*** RECORDS FOR THE EXERCISE

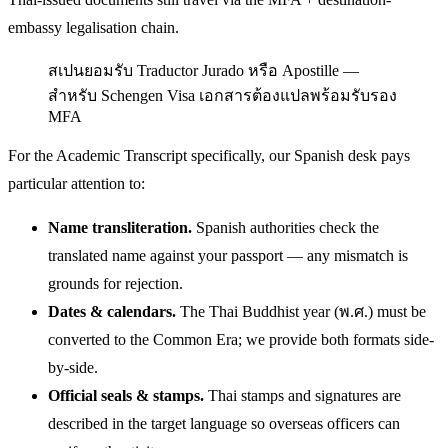
embassy legalisation chain.
สเปนยอมรับ Traductor Jurado หรือ Apostille —
สำหรับ Schengen Visa เอกสารต้องแปลพร้อมรับรอง
MFA
For the Academic Transcript specifically, our Spanish desk pays
particular attention to:
Name transliteration.
Spanish authorities check the
translated name against your passport — any mismatch is
grounds for rejection.
Dates & calendars.
The Thai Buddhist year (พ.ศ.) must be
converted to the Common Era; we provide both formats side-
by-side.
Official seals & stamps.
Thai stamps and signatures are
described in the target language so overseas officers can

******

WHAT YOU WILL DO: Scan the material above. Return every line containing the string "side".

FINISHED EXERCISE:
converted to the Common Era; we provide both formats side-
by-side.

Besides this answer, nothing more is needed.